When most people hear that phrase, they immediately jump to the idea of cutting out everything but the bare minimums. That’s not what is being advocated here. There will be the need for some spending cuts but that doesn’t mean doing completely without those things which bring us pleasure. It comes down to a question of defining your priorities. Look, if you had plenty of disposable income this wouldn’t be a problem, but the mere fact that you’re reading this piece means budgeting and finances are an issue. So, let’s roll up the sleeves and get to work.
A Full Accounting
First, you’ll need a complete accounting of what it takes to keep your life running. There are several “hard costs” we can’t avoid such as rent/mortgage, insurance, food and utilities. Those we need to be paying every month. Within those categories there might be some room for cutting. For instance, if you are renting, then ask yourself could you be living somewhere where the rent might not be so expensive? This might be considered a major upheaval, but if you could save even two hundred dollars a month that would represent $2,400 extra dollars in your pocket. What could you do with that? If you are making mortgage payments, then when was the last time you checked on refinancing options? It doesn’t hurt to ask.
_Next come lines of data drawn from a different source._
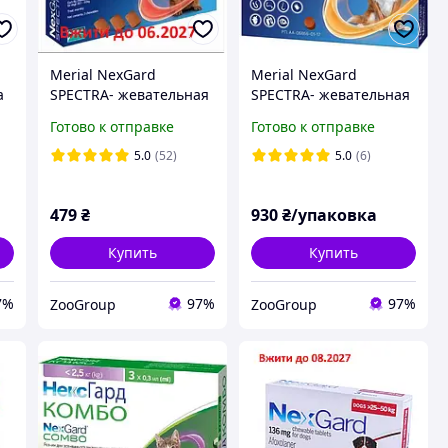
Merial NexGard
Merial NexGard
а
SPECTRA- жевательная
SPECTRA- жевательная
-
таблетка для собак
таблетка для собак S
Готово к отправке
Готово к отправке
(30.1-60 кг ) 1 таблетка
(1.3-3.5 кг) 3 таблетки
5.0
(52)
5.0
(6)
479
₴
930
₴/упаковка
Купить
Купить
7%
97%
97%
ZooGroup
ZooGroup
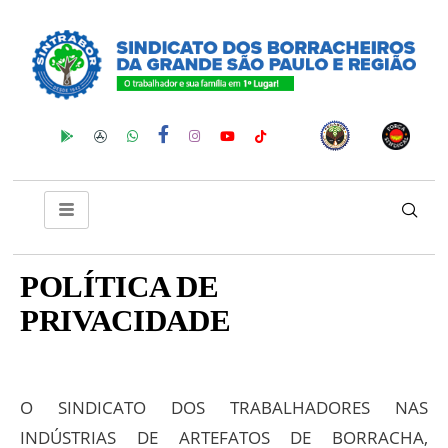
POLÍTICA DE
PRIVACIDADE
O SINDICATO DOS TRABALHADORES NAS
INDÚSTRIAS DE ARTEFATOS DE BORRACHA,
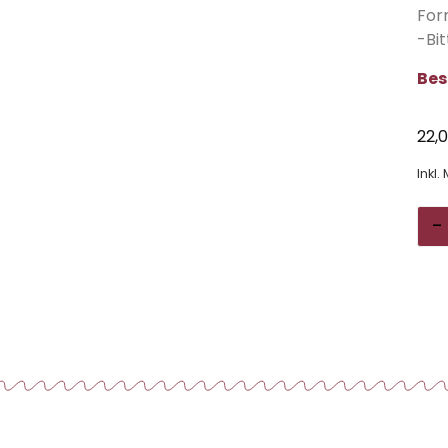
For
-Bi
Bes
22,
Inkl.
-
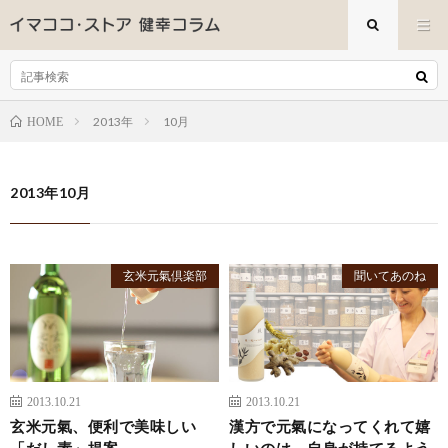
2013年
10月
HOME
2013年10月
玄米元氣倶楽部
聞いてあのね
2013.10.21
2013.10.21
玄米元氣、便利で美味しい
漢方で元氣になってくれて嬉
「だし素」提案
しいのは、自身が持てるよう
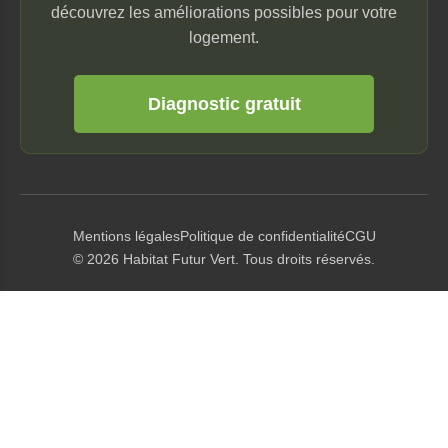
découvrez les améliorations possibles pour votre
logement.
Diagnostic gratuit
Mentions légales
Politique de confidentialité
CGU
© 2026 Habitat Futur Vert. Tous droits réservés.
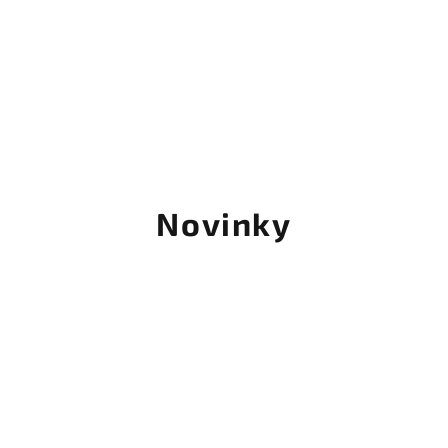
Novinky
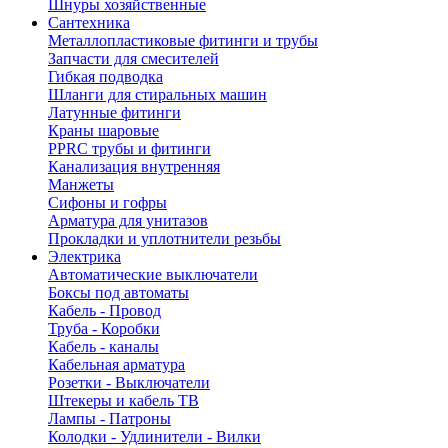
Шнуры хозяйственные
Сантехника
Металлопластиковые фитинги и трубы
Запчасти для смесителей
Гибкая подводка
Шланги для стиральных машин
Латунные фитинги
Краны шаровые
PPRC трубы и фитинги
Канализация внутренняя
Манжеты
Сифоны и гофры
Арматура для унитазов
Прокладки и уплотнители резьбы
Электрика
Автоматические выключатели
Боксы под автоматы
Кабель - Провод
Труба - Коробки
Кабель - каналы
Кабельная арматура
Розетки - Выключатели
Штекеры и кабель ТВ
Лампы - Патроны
Колодки - Удлинители - Вилки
As far as insurance, food and utilities you have options there as well. This could be as simple as shopping around, using coupons and turning off lights. In other words, for every hard cost you need to pay out, look for alternatives to help lower those costs.
Next up is the issue of discretionary spending or all the stuff we don’t really need. The best way to approach this issue is to look at the concept of Lent. In the Catholic tradition, Lent is the period of time consisting of the five weeks before Easter. During those five weeks, Catholics are encouraged to give up something they like and with the money they save they should donate to charity. The most popular item to give up is chocolate which is why chocolate Easter bunnies are such a hit! But how much money can you really save by skipping on a couple of Hershey bars?
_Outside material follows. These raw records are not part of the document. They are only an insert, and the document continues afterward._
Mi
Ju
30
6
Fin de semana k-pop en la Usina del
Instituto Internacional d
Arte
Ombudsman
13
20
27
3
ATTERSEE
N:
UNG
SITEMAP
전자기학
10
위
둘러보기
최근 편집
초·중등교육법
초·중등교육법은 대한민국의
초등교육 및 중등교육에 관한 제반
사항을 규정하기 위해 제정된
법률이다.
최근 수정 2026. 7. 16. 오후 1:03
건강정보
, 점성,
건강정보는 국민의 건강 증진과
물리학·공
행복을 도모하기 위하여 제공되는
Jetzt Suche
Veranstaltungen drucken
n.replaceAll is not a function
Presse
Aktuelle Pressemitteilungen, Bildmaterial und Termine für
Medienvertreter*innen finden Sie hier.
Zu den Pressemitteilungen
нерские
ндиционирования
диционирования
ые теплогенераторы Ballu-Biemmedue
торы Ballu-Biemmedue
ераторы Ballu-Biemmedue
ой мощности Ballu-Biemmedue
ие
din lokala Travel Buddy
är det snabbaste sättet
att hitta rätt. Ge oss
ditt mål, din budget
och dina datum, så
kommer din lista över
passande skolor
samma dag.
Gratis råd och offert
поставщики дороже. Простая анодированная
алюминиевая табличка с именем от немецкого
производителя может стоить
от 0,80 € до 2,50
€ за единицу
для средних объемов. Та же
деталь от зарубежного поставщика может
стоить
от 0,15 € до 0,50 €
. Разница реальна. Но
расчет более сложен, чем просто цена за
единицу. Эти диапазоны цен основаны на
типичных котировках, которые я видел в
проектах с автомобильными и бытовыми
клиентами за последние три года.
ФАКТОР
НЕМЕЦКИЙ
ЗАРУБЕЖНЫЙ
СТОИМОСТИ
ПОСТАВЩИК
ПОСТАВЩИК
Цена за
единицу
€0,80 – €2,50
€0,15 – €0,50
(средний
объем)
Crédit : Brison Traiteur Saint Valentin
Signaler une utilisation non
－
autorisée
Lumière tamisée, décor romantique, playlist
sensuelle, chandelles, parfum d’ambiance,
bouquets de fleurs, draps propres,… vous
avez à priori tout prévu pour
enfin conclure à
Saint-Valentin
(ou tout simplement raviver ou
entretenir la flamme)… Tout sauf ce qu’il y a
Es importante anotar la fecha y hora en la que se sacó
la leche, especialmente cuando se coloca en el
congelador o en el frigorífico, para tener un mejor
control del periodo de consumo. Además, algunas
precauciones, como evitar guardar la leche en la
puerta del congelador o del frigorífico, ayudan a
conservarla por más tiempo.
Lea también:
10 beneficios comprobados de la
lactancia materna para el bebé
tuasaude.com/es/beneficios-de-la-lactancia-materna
What you should look at is all those things you could live without for the time being. Into this category would be expensive vacations, eating out four times a week or racing out to buy the latest gizmo. You can find ways to relax which won’t bust your budget. You can eat out just once a week. And you can save up to buy that gizmo, you don’t need to get it on day one when you don’t have the cash.
Living within your means doesn’t have to “hurt;” it just has to be smart.